Instructions to follow
Your answer should consist of the lines below that hold the word "kauften".

Excerpted records
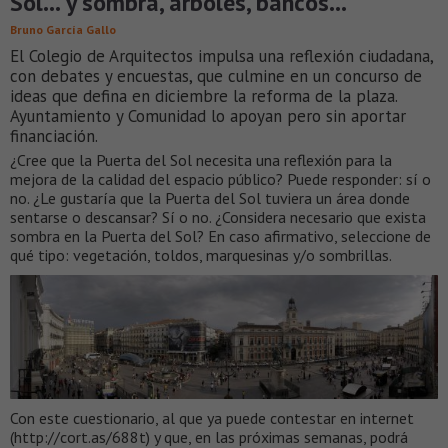
Sol… y sombra, árboles, bancos…
Bruno García Gallo
El Colegio de Arquitectos impulsa una reflexión ciudadana,
con debates y encuestas, que culmine en un concurso de
ideas que defina en diciembre la reforma de la plaza.
Ayuntamiento y Comunidad lo apoyan pero sin aportar
financiación.
¿Cree que la Puerta del Sol necesita una reflexión para la
mejora de la calidad del espacio público? Puede responder: sí o
no. ¿Le gustaría que la Puerta del Sol tuviera un área donde
sentarse o descansar? Sí o no. ¿Considera necesario que exista
sombra en la Puerta del Sol? En caso afirmativo, seleccione de
qué tipo: vegetación, toldos, marquesinas y/o sombrillas.
Con este cuestionario, al que ya puede contestar en internet
(http://cort.as/688t) y que, en las próximas semanas, podrá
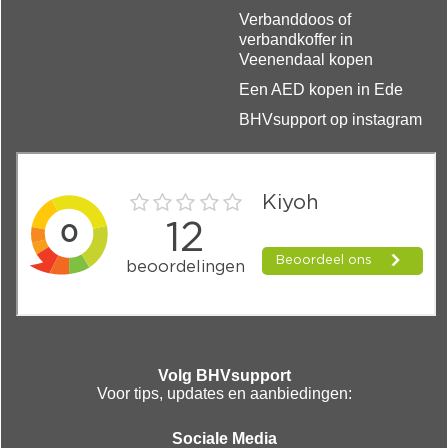
Verbanddoos of
verbandkoffer in
Veenendaal kopen
Een AED kopen in Ede
BHVsupport op instagram
Volg BHVsupport
Voor tips, updates en aanbiedingen:
Sociale Media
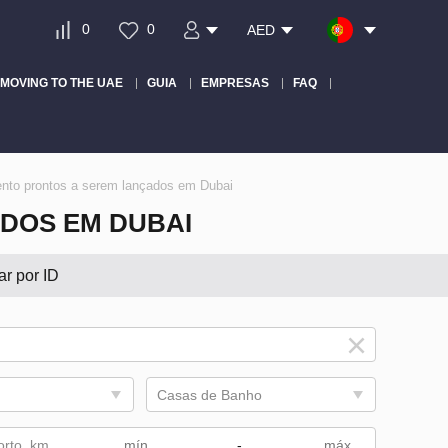
0
0
AED
MOVING TO THE UAE
GUIA
EMPRESAS
FAQ
ento prontos a serem lançados em Dubai
DOS EM DUBAI
ar por ID
Casas de Banho
orto, km
-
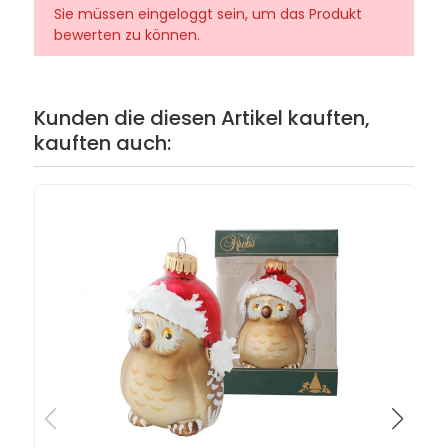
Sie müssen eingeloggt sein, um das Produkt
bewerten zu können.
Kunden die diesen Artikel kauften,
kauften auch:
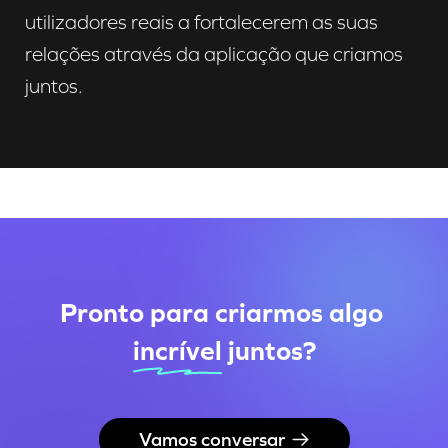
utilizadores reais a fortalecerem as suas
relações através da aplicação que criamos
juntos.
Pronto para criarmos algo
incrível
juntos
?
Vamos conversar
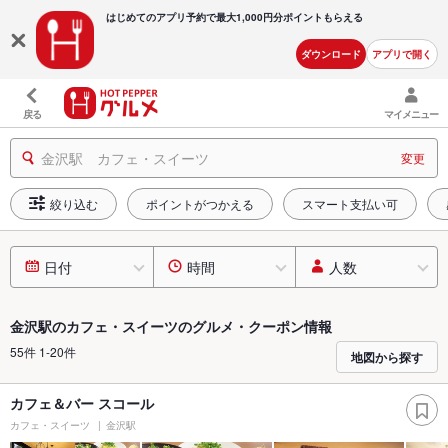
はじめてのアプリ予約で最大
1,000円分ポイントもらえる
ダウンロード
アプリで開く
戻る
マイメニュー
金沢駅 カフェ・スイーツ
変更
絞り込む
ポイントがつかえる
スマート支払い可
日付
時間
人数
金沢駅のカフェ・スイーツのグルメ・クーポン情報
55件 1-20件
地図から探す
カフェ＆バー スコール
カフェ・スイーツ
金沢駅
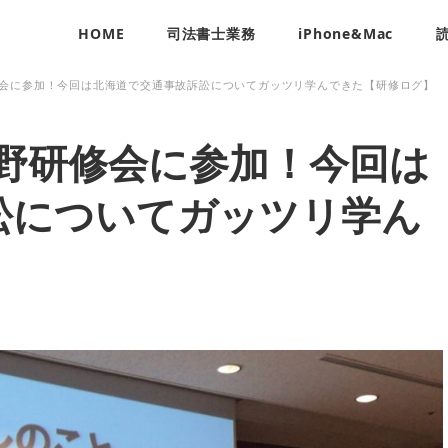
HOME
司法書士業務
iPhone&Mac
研修会に参加！今回は北海道で交通事故訴訟についてガッツリ学んできた【研修ログ】
分野研修会に参加！今回は
訟についてガッツリ学ん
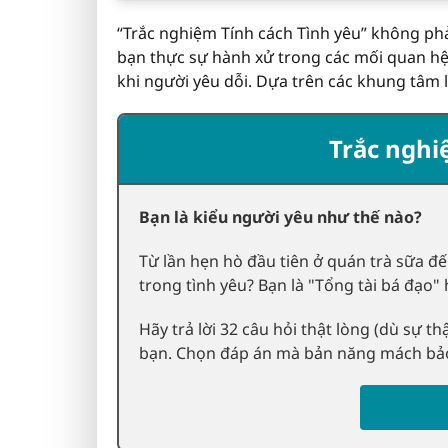
“Trắc nghiệm Tính cách Tình yêu” không phải
bạn thực sự hành xử trong các mối quan hệ:
khi người yêu dỗi. Dựa trên các khung tâm l
Trắc nghi
Bạn là kiểu người yêu như thế nào?
Từ lần hẹn hò đầu tiên ở quán trà sữa đế
trong tình yêu? Bạn là "Tổng tài bá đạo
Hãy trả lời 32 câu hỏi thật lòng (dù sự 
bạn. Chọn đáp án mà bản năng mách bả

Solution to this exercise
Kunden die diesen Artikel kauften,
kauften auch:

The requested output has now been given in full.